START Data section

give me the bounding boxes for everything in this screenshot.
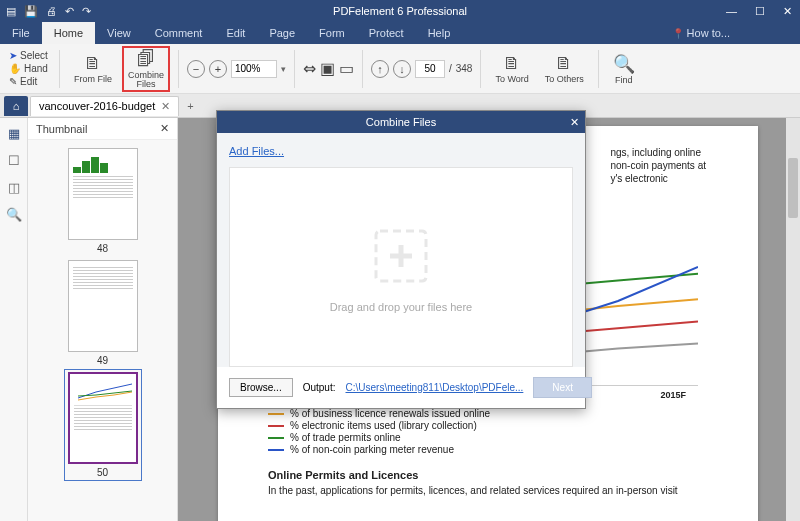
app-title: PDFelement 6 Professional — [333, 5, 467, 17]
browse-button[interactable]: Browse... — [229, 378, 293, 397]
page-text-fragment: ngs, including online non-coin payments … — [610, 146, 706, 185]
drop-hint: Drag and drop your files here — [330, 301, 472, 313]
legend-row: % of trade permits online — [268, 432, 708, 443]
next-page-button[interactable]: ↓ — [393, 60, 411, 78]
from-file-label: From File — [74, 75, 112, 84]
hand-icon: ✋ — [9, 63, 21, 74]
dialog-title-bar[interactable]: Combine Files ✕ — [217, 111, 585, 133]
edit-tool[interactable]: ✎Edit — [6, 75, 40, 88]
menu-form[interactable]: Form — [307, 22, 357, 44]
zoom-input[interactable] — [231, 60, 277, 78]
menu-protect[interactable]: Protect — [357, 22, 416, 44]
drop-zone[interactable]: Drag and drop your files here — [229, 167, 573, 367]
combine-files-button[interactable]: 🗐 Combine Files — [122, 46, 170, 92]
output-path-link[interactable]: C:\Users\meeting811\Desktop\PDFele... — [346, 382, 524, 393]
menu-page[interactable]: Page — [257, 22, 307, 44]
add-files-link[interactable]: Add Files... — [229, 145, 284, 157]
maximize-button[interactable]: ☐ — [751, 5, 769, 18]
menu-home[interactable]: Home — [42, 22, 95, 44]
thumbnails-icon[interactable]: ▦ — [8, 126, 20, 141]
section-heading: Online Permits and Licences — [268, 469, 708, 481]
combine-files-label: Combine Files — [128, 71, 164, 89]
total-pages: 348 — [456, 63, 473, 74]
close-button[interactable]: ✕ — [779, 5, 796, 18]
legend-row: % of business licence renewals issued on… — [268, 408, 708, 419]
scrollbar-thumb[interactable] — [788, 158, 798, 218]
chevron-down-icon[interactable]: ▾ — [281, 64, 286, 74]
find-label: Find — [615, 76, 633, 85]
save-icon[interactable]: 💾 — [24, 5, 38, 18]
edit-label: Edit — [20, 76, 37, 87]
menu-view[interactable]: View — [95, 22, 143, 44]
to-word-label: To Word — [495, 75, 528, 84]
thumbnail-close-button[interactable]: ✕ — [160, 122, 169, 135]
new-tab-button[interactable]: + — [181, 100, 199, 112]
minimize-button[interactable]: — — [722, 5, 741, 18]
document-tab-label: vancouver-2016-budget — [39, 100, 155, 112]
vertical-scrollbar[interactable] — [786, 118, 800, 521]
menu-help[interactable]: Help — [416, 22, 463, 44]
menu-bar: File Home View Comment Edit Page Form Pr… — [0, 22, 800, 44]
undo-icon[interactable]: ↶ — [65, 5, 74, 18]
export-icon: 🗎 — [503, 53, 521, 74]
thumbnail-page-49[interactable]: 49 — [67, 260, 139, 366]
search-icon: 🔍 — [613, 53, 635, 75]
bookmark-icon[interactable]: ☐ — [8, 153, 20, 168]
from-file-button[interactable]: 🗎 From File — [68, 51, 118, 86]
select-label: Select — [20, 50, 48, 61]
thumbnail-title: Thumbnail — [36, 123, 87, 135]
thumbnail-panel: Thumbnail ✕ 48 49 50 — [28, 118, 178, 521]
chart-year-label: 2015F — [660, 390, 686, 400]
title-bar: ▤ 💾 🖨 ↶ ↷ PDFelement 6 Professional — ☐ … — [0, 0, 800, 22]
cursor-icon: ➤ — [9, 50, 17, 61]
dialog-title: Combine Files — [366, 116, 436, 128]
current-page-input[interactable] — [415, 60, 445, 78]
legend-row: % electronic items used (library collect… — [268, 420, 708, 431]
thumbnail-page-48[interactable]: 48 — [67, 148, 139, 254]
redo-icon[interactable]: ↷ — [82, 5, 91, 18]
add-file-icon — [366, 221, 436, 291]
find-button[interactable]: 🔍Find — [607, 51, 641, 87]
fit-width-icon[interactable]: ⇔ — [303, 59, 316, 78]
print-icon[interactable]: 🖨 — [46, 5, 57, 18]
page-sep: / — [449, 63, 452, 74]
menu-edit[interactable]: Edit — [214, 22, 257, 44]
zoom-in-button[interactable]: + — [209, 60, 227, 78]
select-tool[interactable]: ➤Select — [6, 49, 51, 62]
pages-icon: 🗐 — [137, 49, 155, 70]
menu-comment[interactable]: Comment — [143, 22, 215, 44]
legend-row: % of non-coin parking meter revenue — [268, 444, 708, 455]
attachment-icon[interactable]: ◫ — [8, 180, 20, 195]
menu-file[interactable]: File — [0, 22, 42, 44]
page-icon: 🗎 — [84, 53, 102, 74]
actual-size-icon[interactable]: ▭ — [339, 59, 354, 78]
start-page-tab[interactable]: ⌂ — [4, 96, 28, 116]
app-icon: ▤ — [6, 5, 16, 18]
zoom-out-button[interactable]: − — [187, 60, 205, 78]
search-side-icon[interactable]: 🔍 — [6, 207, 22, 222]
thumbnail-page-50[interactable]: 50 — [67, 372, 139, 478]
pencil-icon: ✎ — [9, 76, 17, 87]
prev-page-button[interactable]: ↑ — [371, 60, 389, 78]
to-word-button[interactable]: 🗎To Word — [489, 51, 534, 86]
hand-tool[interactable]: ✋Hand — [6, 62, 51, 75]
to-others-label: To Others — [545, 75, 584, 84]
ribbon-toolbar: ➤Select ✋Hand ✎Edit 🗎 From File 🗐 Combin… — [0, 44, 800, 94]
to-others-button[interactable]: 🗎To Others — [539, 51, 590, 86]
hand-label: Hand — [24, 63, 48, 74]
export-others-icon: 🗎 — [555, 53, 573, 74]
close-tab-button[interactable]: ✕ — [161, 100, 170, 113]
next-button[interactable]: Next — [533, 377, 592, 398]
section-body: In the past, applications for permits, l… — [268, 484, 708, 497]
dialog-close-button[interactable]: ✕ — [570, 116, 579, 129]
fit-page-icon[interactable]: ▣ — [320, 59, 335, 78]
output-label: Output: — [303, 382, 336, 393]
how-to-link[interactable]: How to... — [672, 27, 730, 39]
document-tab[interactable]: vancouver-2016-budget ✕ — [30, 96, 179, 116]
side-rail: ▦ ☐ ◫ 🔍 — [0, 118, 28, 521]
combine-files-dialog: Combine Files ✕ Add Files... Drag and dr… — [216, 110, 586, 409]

END Data section

Could you state how many lines in the entries contain the word "find"? Reply with nothing but the number.

Solved problem
2